Post by Admin on May 12, 2015 14:26:28 GMT
Walter Brown McGhee was a Piedmont blues singer and guitarist, best known for his collaborations with the harmonica player Sonny Terry. He ws born: November 30, 1915, in Knoxville, TN. Died: February 16, 1996, Oakland, CA.
www.bluespower.com/a-bm01.htm
© 1996 Styve Homnick
www.bluespower.com/a-bm01.htm
BLUES IS TRUTH
by Styve Homnick
The secret of selling yourself is to have a product you truly believe in. Brownie McGhee is the perfect embodiment of these words. He is a kind, nurturing, compassionate, generous, noble, dependable, supportive, humorous, intelligent, clever, sometimes hilarious, talented, amazing, entertaining, proud, disciplined, profoundly interesting man.
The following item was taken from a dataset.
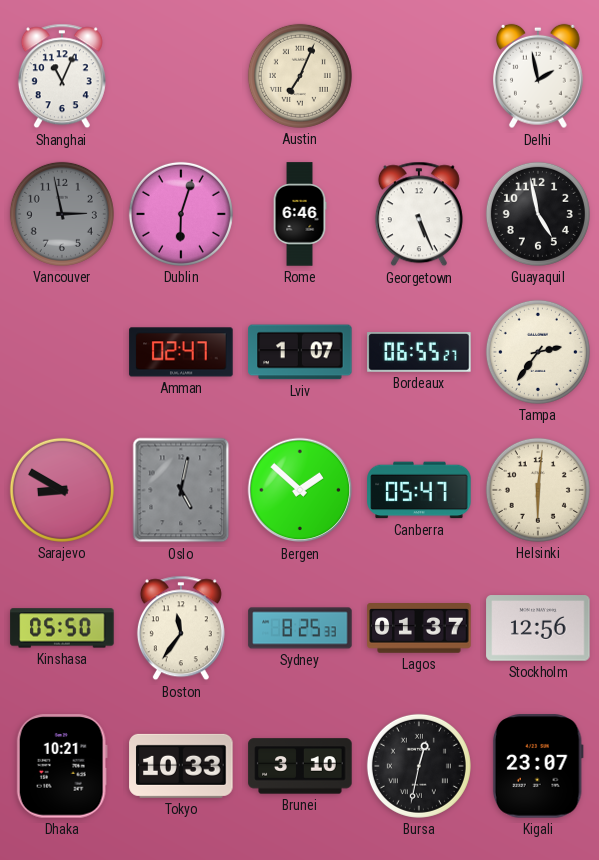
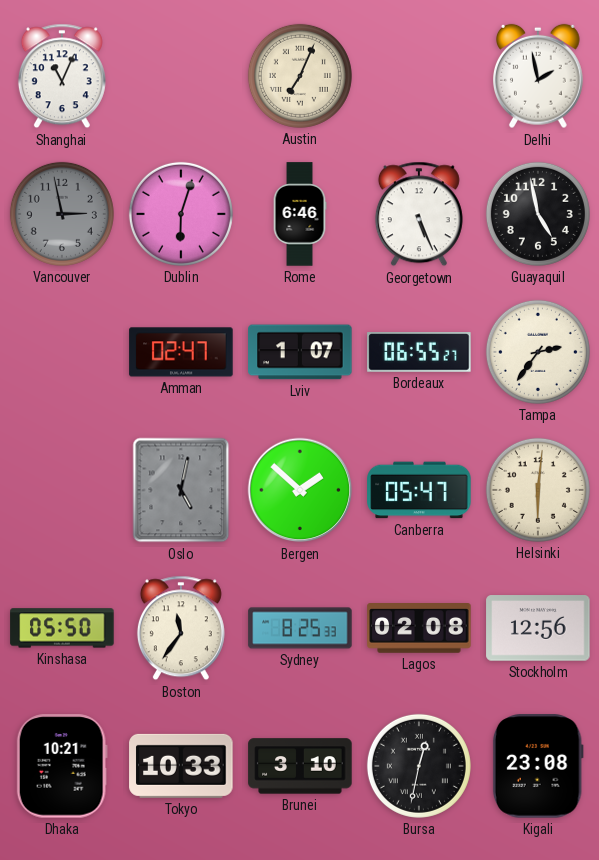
Sarajevo: 8:50 -> none
Lagos: 01:37 -> 02:08
Kigali: 23:07 -> 23:08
He gave me my deeply appreciated "break," and along with Sonny Terry employed me from 1979 to 1984 as their drummer. The world was my oyster as we travelled from town to town, city to city, country to country, playing what I loved playing the most, folk blues.
I was working for a few weeks in California and I hadn't seen Brownie in almost twelve years -- phone calls a couple of times a year kept us in touch. So when he finally answered the door of his Oakland home on the sunny California day of February 1, 1996, I was shocked to see my good buddy in the shape he was in. He could barely stand up, no less walk. He was frail and weak, nevertheless, he proudly answered the front door. He wasn't wearing his false teeth because they irritated him, and besides, his stomach couldn't digest chewables anyway, only liquids. But his mind was crisp and clear and he began to explain to me that about three months earlier, he was getting ready to go to Australia for a tour and was feeling good and strong--Brownie had always been thick, stout, and healthy looking. He had conquered polio as a five-year-old kid, it left him with a heavy limp, but he had a strong constitution and was rarely ill. So it was some surprise to him to have fainted in the kitchen and woken up in the hospital, saying "Where the hell am I? What happened?" The doctor eventually operated and tried to remove the cancer from his stomach. In the 90 days it had spread through his stomach and up to his throat. "Styve," he said, "I thought I was Superman. I thought I was gonna live forever." We talked about the "road" for an hour or so and then said our "so longs." On my way out, Brownie's daughter Bonnie gave me a few copies of a new CD Brownie and I had recorded live thirteen years ago in Montreal with Sonny and Lightnin' Hopkins and I bumped into a woman in the kitchen who introduced herself as Brownie's biographer, Leslie Ann Knight, and we made a date to meet for an interview. Leslie was sweet, really, and the following week I returned to San Francisco and met with her. She interviewed me for eight-and-a-half hours. It just poured out -- all the stories from 1978-1984 when I hadn't unpacked my suitcase for six years. We worked for nine months a year, never more than two weeks standing still. Thirty-five countries, forty-five states, hundreds of cities, a thousand shows, a million people, tons of airplanes, airports, baggage claims, customs agents, tour managers, roadies, sound men, dozens of songs at a time, laughter, tears, romance, scotch, and more hotel rooms than I could ever remember or wish to forget.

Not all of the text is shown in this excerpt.